Los Panzers, Santiago Wanderers
Les supporters vont utiliser le blocage du football comme un levier de ce que les médias locaux appellent “estallido social” (“l’explosion sociale”), sous une répression policière féroce: 34 morts, plus de 3000 blessés et de 8800 arrestations au total. “Sans justice, il n’y aura pas de football” est un des slogans emblématiques repris en chœur par les supporters qui lient cette reprise à la satisfaction des revendications du peuple chilien pour des conditions de vie dignes. Face à la programmation de matchs le week-end du 16 novembre, soit un mois après le début de l’insurrection, les appels au boycott et au blocage se multiplient. “Il ne faut pas s’amuser avec la classe des travailleurs. C’est notre réveil et nous ne nous arrêterons pas!”, préviennent Los Panzers, principal groupe de supporters des Santiago Wanderers de Valparaiso, dans un communiqué où ils menacent de ne laisser aucun joueur fouler la pelouse.
De son côté, le groupe Los del Cerro du club d’Everton à Viña del Mar a annoncé être disposé “à boycotter chaque rencontre” programmée dans son stade. “Ils veulent utiliser les clubs comme des outils politiques au service de leurs intérêts.

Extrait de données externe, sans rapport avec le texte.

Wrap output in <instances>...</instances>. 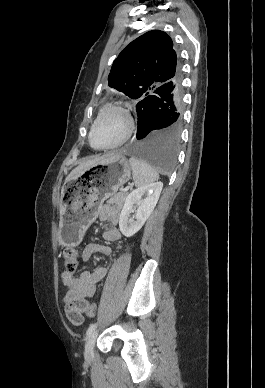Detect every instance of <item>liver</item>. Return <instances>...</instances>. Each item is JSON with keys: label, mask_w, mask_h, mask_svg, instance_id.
<instances>
[{"label": "liver", "mask_w": 265, "mask_h": 388, "mask_svg": "<svg viewBox=\"0 0 265 388\" xmlns=\"http://www.w3.org/2000/svg\"><path fill=\"white\" fill-rule=\"evenodd\" d=\"M109 156H116V154H105V156H101V158H95V160H88V162H82L80 166H77L75 170H72L71 174L67 176L65 182H69V180H72L74 176H78L79 172H83V170H88V168L96 166L98 162H101V160H104V158H109Z\"/></svg>", "instance_id": "1"}]
</instances>
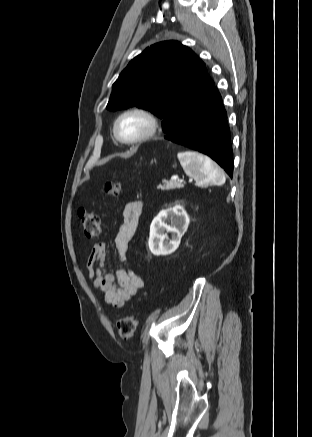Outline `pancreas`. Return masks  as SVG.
<instances>
[{
    "mask_svg": "<svg viewBox=\"0 0 312 437\" xmlns=\"http://www.w3.org/2000/svg\"><path fill=\"white\" fill-rule=\"evenodd\" d=\"M184 184L178 182V181H167L165 184L163 185H159L158 188L161 190H173V189H180L183 188Z\"/></svg>",
    "mask_w": 312,
    "mask_h": 437,
    "instance_id": "1",
    "label": "pancreas"
}]
</instances>
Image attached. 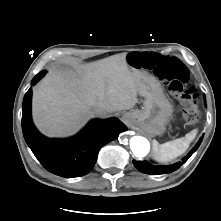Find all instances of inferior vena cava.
Returning a JSON list of instances; mask_svg holds the SVG:
<instances>
[{
  "instance_id": "602c4592",
  "label": "inferior vena cava",
  "mask_w": 221,
  "mask_h": 221,
  "mask_svg": "<svg viewBox=\"0 0 221 221\" xmlns=\"http://www.w3.org/2000/svg\"><path fill=\"white\" fill-rule=\"evenodd\" d=\"M94 113H95V115H97L99 117H102V118H105L108 115V113L105 110H103V109H96L94 111Z\"/></svg>"
}]
</instances>
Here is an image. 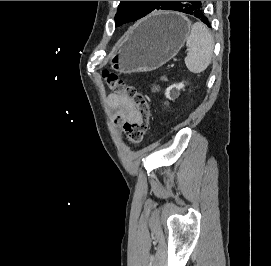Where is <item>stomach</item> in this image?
Returning a JSON list of instances; mask_svg holds the SVG:
<instances>
[{
    "label": "stomach",
    "mask_w": 271,
    "mask_h": 266,
    "mask_svg": "<svg viewBox=\"0 0 271 266\" xmlns=\"http://www.w3.org/2000/svg\"><path fill=\"white\" fill-rule=\"evenodd\" d=\"M190 22L176 12L156 13L128 32L111 58L121 73L152 71L172 59L183 46Z\"/></svg>",
    "instance_id": "1"
}]
</instances>
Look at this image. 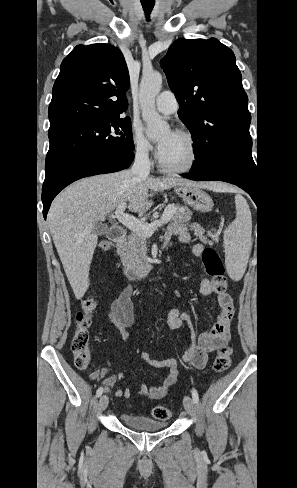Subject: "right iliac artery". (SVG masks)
I'll use <instances>...</instances> for the list:
<instances>
[{
    "mask_svg": "<svg viewBox=\"0 0 297 488\" xmlns=\"http://www.w3.org/2000/svg\"><path fill=\"white\" fill-rule=\"evenodd\" d=\"M102 393H103V388L102 387H99L98 390H97V392H96V396L99 397V396L102 395Z\"/></svg>",
    "mask_w": 297,
    "mask_h": 488,
    "instance_id": "right-iliac-artery-1",
    "label": "right iliac artery"
}]
</instances>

Ils veulent nous épuiser, nous abrutir, nous aliéner et que nous oublions la lutte”, ont ajouté les antifascistes de la La Garra Blanca. pour Los Cruzados de Universidad Católica: “Nous nous opposons absolument à la reprise du championnat alors que le peuple chilien n’a pas été écouté et, pire encore, que la répression a augmenté.” Même son de cloche chez Los de Abajo. Des communiqués similaires ont été publiés par les clubs de supporters de Cobreloa, Antofagasta, Audax Italiano, O’higgins et Unión Española.
“Calles con sangre, canchas sin fútbol”
Leur détermination mettra en échec la volonté de l’ANFP de faire reprendre les championnats, conduisant à la décision historique de mettre un terme officiel à la saison, à six journées de la fin. Échaudée par cet affront, l’ANFP va s’attacher à renforcer l’encadrement sécuritaire des matchs avec la création d’une force de maintien de l’ordre privée, la “Tropa de elite”, équipée comme une police anti-émeutes. La nouvelle saison reprendra dans un climat de grande tension et d’incertitude. Le retour des matchs va importer le contestation dans les tribunes, et s’ajouter aux conflits déjà existants entre les supporters et les sociétés anonymes qui détiennent les clubs. Ces dirigeants sont souvent considérés comme des “ennemis du peuple”. Certains augmenteront le prix des places, d’autres fermeront temporairement le secteur des barras bravas dans leur stade pour mettre à distance les supporters les plus radicaux.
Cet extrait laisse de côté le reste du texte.